Collected data
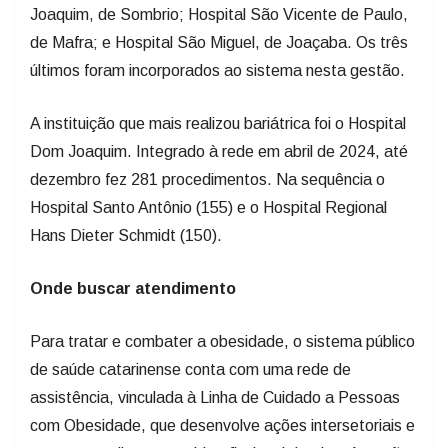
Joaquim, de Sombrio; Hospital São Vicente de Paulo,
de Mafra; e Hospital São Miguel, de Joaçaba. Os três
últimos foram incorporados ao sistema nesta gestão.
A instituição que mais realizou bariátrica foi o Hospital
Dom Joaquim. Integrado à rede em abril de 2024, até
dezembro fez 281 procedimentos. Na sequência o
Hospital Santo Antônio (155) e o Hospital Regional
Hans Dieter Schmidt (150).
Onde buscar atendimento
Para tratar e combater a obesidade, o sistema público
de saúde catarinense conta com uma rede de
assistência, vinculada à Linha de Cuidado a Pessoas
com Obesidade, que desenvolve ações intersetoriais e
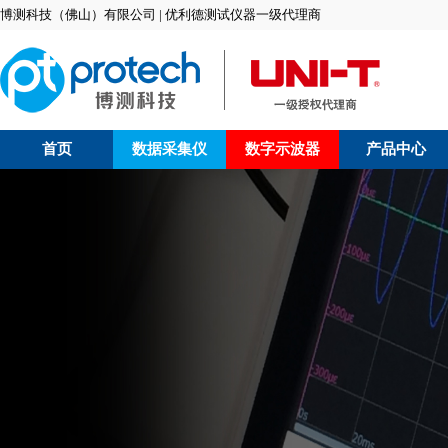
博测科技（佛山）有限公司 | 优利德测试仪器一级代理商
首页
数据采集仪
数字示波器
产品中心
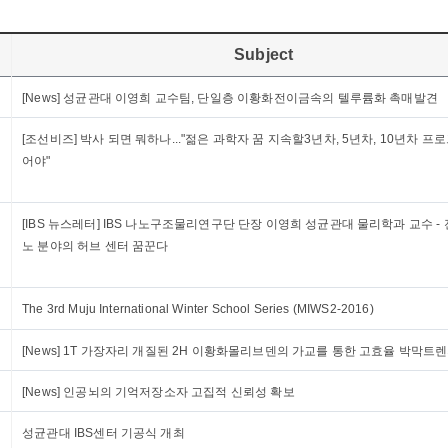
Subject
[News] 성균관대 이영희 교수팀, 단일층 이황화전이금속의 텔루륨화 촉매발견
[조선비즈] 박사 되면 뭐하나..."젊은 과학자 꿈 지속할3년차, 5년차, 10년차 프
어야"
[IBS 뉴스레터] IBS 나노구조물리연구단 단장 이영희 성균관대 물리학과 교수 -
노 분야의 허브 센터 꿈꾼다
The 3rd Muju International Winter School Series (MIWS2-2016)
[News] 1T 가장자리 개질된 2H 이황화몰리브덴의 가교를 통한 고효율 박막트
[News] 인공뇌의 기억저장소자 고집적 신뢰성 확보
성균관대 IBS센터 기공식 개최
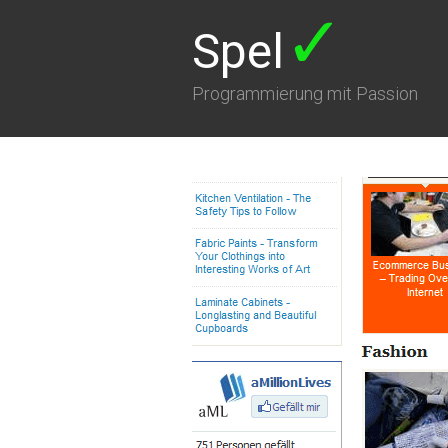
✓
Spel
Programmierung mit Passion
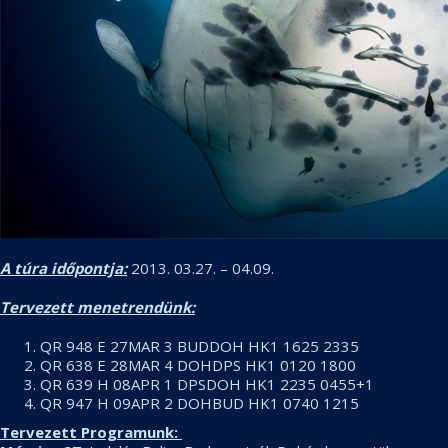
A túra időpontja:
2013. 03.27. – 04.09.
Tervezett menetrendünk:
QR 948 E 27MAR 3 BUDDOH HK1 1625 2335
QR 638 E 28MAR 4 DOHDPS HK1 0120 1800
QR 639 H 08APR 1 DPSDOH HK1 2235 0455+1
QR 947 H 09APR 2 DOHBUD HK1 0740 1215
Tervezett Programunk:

* _What the task asks_:
The records above should be reproduced exactly, with the pictures omitted.

* _Answer to the problem_:
Joaquim, de Sombrio; Hospital São Vicente de Paulo,
de Mafra; e Hospital São Miguel, de Joaçaba. Os três
últimos foram incorporados ao sistema nesta gestão.
A instituição que mais realizou bariátrica foi o Hospital
Dom Joaquim. Integrado à rede em abril de 2024, até
dezembro fez 281 procedimentos. Na sequência o
Hospital Santo Antônio (155) e o Hospital Regional
Hans Dieter Schmidt (150).
Onde buscar atendimento
Para tratar e combater a obesidade, o sistema público
de saúde catarinense conta com uma rede de
assistência, vinculada à Linha de Cuidado a Pessoas
com Obesidade, que desenvolve ações intersetoriais e
博测科技（佛山）有限公司 | 优利德测试仪器一级代理商
首页
数据采集仪
数字示波器
产品中心
Subject
[News] 성균관대 이영희 교수팀, 단일층 이황화전이금속의 텔루륨화 촉매발견
[조선비즈] 박사 되면 뭐하나..."젊은 과학자 꿈 지속할3년차, 5년차, 10년차 프
어야"
[IBS 뉴스레터] IBS 나노구조물리연구단 단장 이영희 성균관대 물리학과 교수 -
노 분야의 허브 센터 꿈꾼다
The 3rd Muju International Winter School Series (MIWS2-2016)
[News] 1T 가장자리 개질된 2H 이황화몰리브덴의 가교를 통한 고효율 박막트
[News] 인공뇌의 기억저장소자 고집적 신뢰성 확보
성균관대 IBS센터 기공식 개최
✓
Spel
Programmierung mit Passion
A túra időpontja:
2013. 03.27. – 04.09.
Tervezett menetrendünk:
QR 948 E 27MAR 3 BUDDOH HK1 1625 2335
QR 638 E 28MAR 4 DOHDPS HK1 0120 1800
QR 639 H 08APR 1 DPSDOH HK1 2235 0455+1
QR 947 H 09APR 2 DOHBUD HK1 0740 1215
Tervezett Programunk:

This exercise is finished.